An elected official in Arizona was suspended Monday after he was charged with running a human smuggling scheme that brought pregnant women from the Marshall Islands to the U.S. to give birth and then paid them to give up their children for adoption.
Leaders in Arizona’s most populous county suspended Assessor Paul Petersen without pay for 120 days. The Maricopa County Board of Supervisors doesn’t have the power to permanently remove him from his office, which determines the value of properties for tax purposes in Phoenix and its suburbs.
Petersen, who is in federal custody, has so far refused to resign since his arrest on Oct. 8. His lawyer, Kurt Altman, said Petersen will fight to keep the $77,000-a-year job he was last elected to in 2016.
Petersen, a Republican, has been indicted in federal court in Arkansas and also charged in Arizona and Utah with crimes that include human smuggling, sale of a child, fraud, forgery and conspiracy to commit money laundering.
The criminal case spans three years and involves some 75 adoptions, authorities said, with about 30 adoptions pending in three states.
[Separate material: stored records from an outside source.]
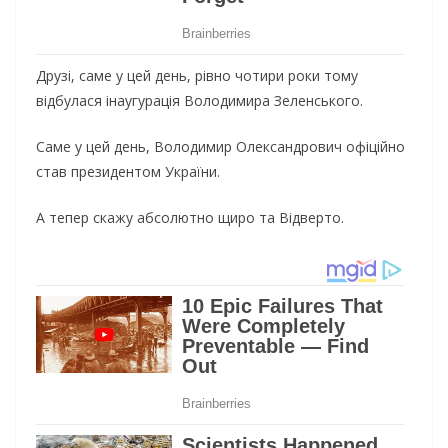
Друзі, саме у цей день, рівно чотири роки тому
відбулася інаугурація Володимира Зеленського.
Саме у цей день, Володимир Олександрович офіційно
став президентом України.
А тепер скажу абсолютно щиро та Відверто.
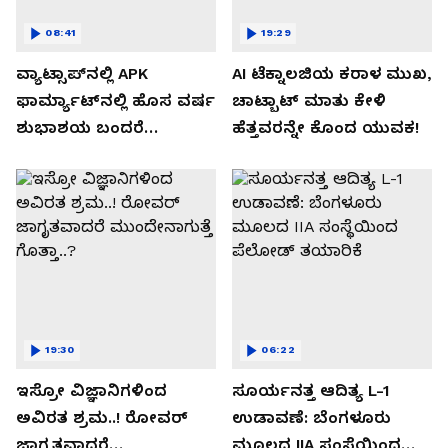
08:41
19:29
ವ್ಯಾಟ್ಸಾಪ್‌ನಲ್ಲಿ APK
AI ಟೆಕ್ನಾಲಜಿಯ ಕರಾಳ ಮುಖ,
ಫಾರ್ಮ್ಯಾಟ್‌ನಲ್ಲಿ ಹೊಸ ವರ್ಷ
ಚಾಟ್ಬಾಟ್ ಮಾತು ಕೇಳಿ
ಶುಭಾಶಯ ಬಂದರೆ
ಹೆತ್ತವರನ್ನೇ ಕೊಂದ ಯುವಕ!
ಡೌನ್ಲೋಡ್ ಮಾಡಬೇಡಿ!
19:30
06:22
ಇಸ್ರೋ ವಿಜ್ಞಾನಿಗಳಿಂದ
ಸೂರ್ಯನತ್ತ ಆದಿತ್ಯ L-1
ಅವಿರತ ಶ್ರಮ..! ರೋವರ್
ಉಡಾವಣೆ: ಬೆಂಗಳೂರು
ಜಾಗೃತವಾದರೆ
ಮೂಲದ IIA ಸಂಸ್ಥೆಯಿಂದ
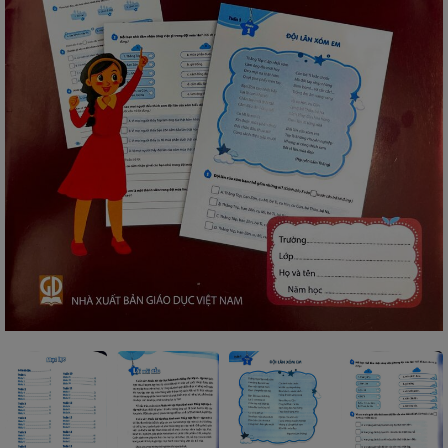
SÁCH
THIẾU
NHI
SÁCH
TIẾNG
VIỆT
SÁCH
NGOẠI
NGỮ
VPP
-
ĐỒ
DÙNG
HỌC
SINH
QUÀ
TẶNG
-
ĐỒ
CHƠI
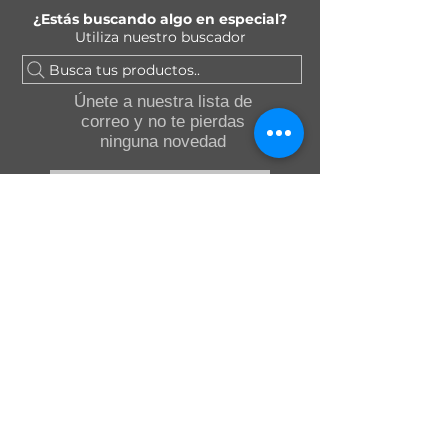
¿Estás buscando algo en especial?
Utiliza nuestro buscador
Busca tus productos..
Únete a nuestra lista de
correo y no te pierdas
ninguna novedad
Acepto la política de
privacidad.
Ver Política de
privacidad
Suscríbete ahora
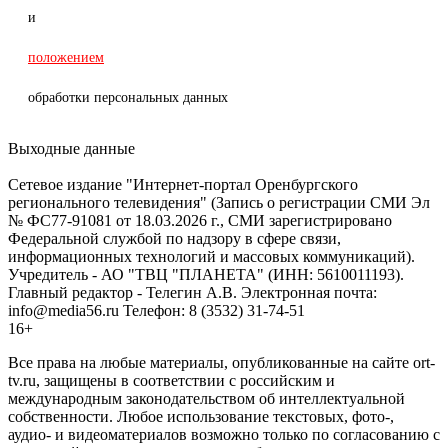
и
положением
обработки персональных данных
Выходные данные
Сетевое издание "Интернет-портал Оренбургского
регионального телевидения" (Запись о регистрации СМИ Эл
№ ФС77-91081 от 18.03.2026 г., СМИ зарегистрировано
Федеральной службой по надзору в сфере связи,
информационных технологий и массовых коммуникаций).
Учредитель - АО "ТВЦ "ПЛАНЕТА" (ИНН: 5610011193).
Главный редактор - Телегин А.В. Электронная почта:
info@media56.ru Телефон: 8 (3532) 31-74-51
16+
Все права на любые материалы, опубликованные на сайте ort-
tv.ru, защищены в соответствии с российским и
международным законодательством об интеллектуальной
собственности. Любое использование текстовых, фото-,
аудио- и видеоматериалов возможно только по согласованию с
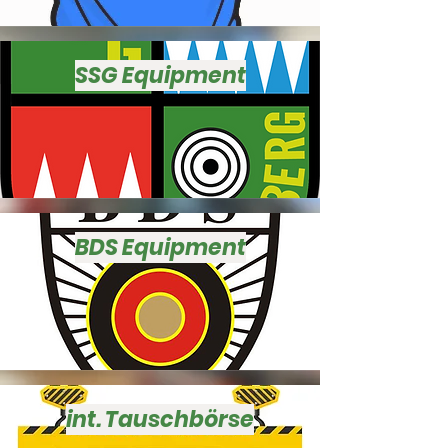
SSG Equipment
BDS Equipment
int. Tauschbörse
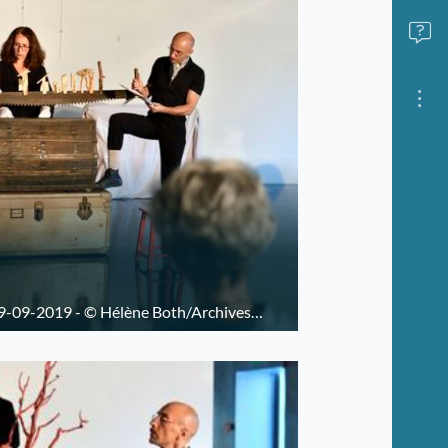
9-09-2019 - © Hélène Both/Archives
Petersen is accused of illegally paying women from the Marshall Islands to have their babies in the United States and give them up for adoption. The women were crammed into homes owned or rented by Petersen, sometimes with little to no prenatal care, court documents say.
Petersen charged families $25,000 to $40,000 per adoption, prosecutors said.
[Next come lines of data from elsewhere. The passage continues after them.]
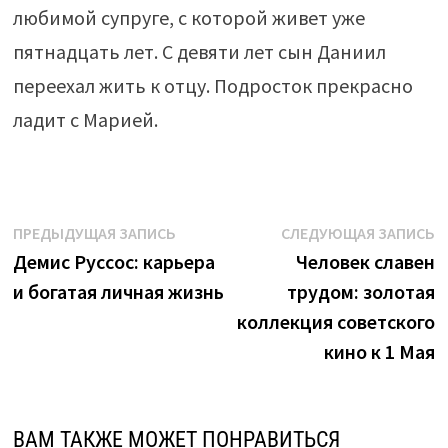
любимой супруге, с которой живет уже
пятнадцать лет. С девяти лет сын Даниил
переехал жить к отцу. Подросток прекрасно
ладит с Марией.
Навигация
Предыдущая
С
ПРЕДЫДУЩАЯ ЗАПИСЬ
СЛЕДУЮЩАЯ ЗАПИСЬ
запись:
з
Демис Руссос: карьера
Человек славен
по
и богатая личная жизнь
трудом: золотая
записям
коллекция советского
кино к 1 Мая
ВАМ ТАКЖЕ МОЖЕТ ПОНРАВИТЬСЯ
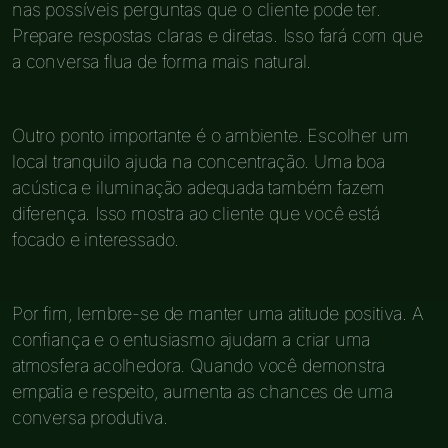
nas possíveis perguntas que o cliente pode ter.
Prepare respostas claras e diretas. Isso fará com que
a conversa flua de forma mais natural.
Outro ponto importante é o ambiente. Escolher um
local tranquilo ajuda na concentração. Uma boa
acústica e iluminação adequada também fazem
diferença. Isso mostra ao cliente que você está
focado e interessado.
Por fim, lembre-se de manter uma atitude positiva. A
confiança e o entusiasmo ajudam a criar uma
atmosfera acolhedora. Quando você demonstra
empatia e respeito, aumenta as chances de uma
conversa produtiva.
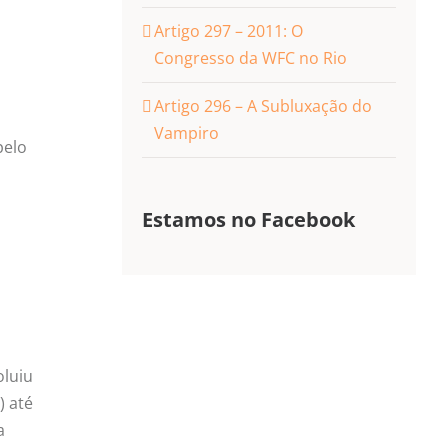
Artigo 297 – 2011: O
i
Congresso da WFC no Rio
Artigo 296 – A Subluxação do
Vampiro
pelo
Estamos no Facebook
oluiu
) até
a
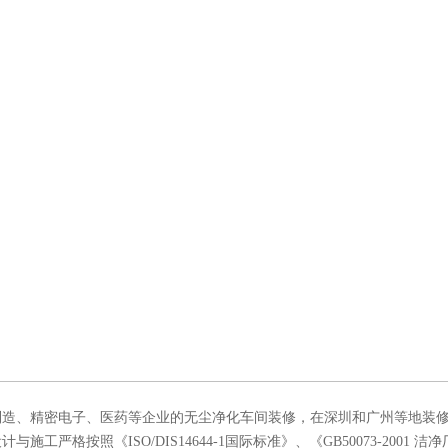
制造、精密电子、医药等企业的无尘净化车间装修，在深圳和广州等地装
格按照《ISO/DIS14644-1国际标准》、《GB50073-2001 洁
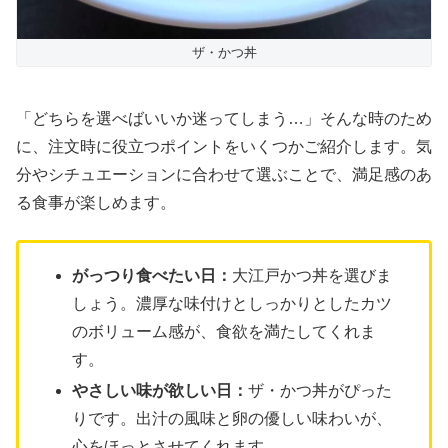
ザ・かつ丼
「どちらを選べばいいか迷ってしまう…」そんな時のため
に、注文時に役立つポイントをいくつかご紹介します。気
分やシチュエーションに合わせて選ぶことで、満足感のあ
る食事が楽しめます。
がっつり食べたい日：
大江戸かつ丼を選びま
しょう。濃厚な味付けとしっかりとしたカツ
のボリューム感が、食欲を満たしてくれま
す。
やさしい味が欲しい日：
ザ・かつ丼がぴった
りです。出汁の風味と卵の優しい味わいが、
心をほっとさせてくれます。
Petersen completed a mission in the Marshall Islands, a collection of atolls and islands in the eastern Pacific, for The Church of Jesus Christ of Latter-day Saints. He later worked in the islands and the U.S. on behalf of an international adoption agency before going to law school and becoming an adoption attorney.
The Board of Supervisors said Monday that Arizona law allows it to suspend Petersen for “neglect of duty,” citing his absence from the office during his incarceration and limited access to phone and email.
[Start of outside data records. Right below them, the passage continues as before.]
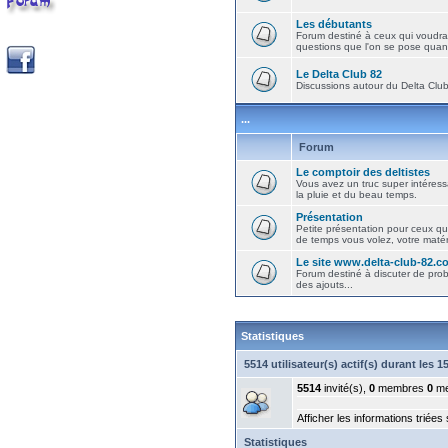
Les débutants
Forum destiné à ceux qui voudra
questions que l'on se pose quand
Le Delta Club 82
Discussions autour du Delta Club 
...
Forum
Le comptoir des deltistes
Vous avez un truc super intéressa
la pluie et du beau temps.
Présentation
Petite présentation pour ceux qu
de temps vous volez, votre matéri
Le site www.delta-club-82.c
Forum destiné à discuter de pro
des ajouts...
Statistiques
5514 utilisateur(s) actif(s) durant les 
5514
invité(s),
0
membres
0
me
Afficher les informations triées
Statistiques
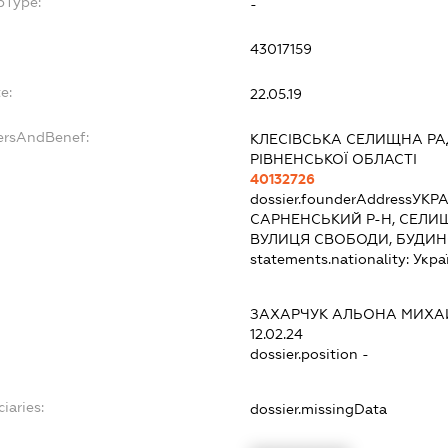
bType:
-
43017159
e:
22.05.19
ersAndBenef:
КЛЕСІВСЬКА СЕЛИЩНА Р
РІВНЕНСЬКОЇ ОБЛАСТІ
40132726
dossier.founderAddress
УКРА
САРНЕНСЬКИЙ Р-Н, СЕЛИЩ
ВУЛИЦЯ СВОБОДИ, БУДИН
statements.nationality:
Укра
ЗАХАРЧУК АЛЬОНА МИХА
12.02.24
dossier.position -
iaries:
dossier.missingData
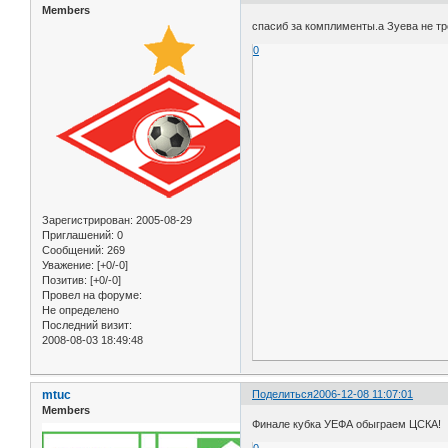
Members
спасиб за комплименты.а Зуева не т
0
Зарегистрирован
: 2005-08-29
Приглашений:
0
Сообщений:
269
Уважение:
[+0/-0]
Позитив:
[+0/-0]
Провел на форуме:
Не определено
Последний визит:
2008-08-03 18:49:48
mtuc
Поделиться
2006-12-08 11:07:01
Members
Финале кубка УЕФА обыграем ЦСКА!
0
An audit of Petersen’s office also found files from his adoption business on his county computer, which can’t be used for personal business, the supervisors said.
The audit also showed several calls made from Petersen’s desk phone or county-provided cellphone to Arkansas, Jamaica and the Philippines over the past six years and about 30 emails related to adoptions since Petersen became assessor in 2013.
Board Chairman Bill Gates said the supervisors will look to appoint someone to fill Petersen’s position during the suspension.
Petersen is allowed to request a hearing to defend himself. Petersen’s attorney said the law allowing elected officials to be suspended may be unconstitutional.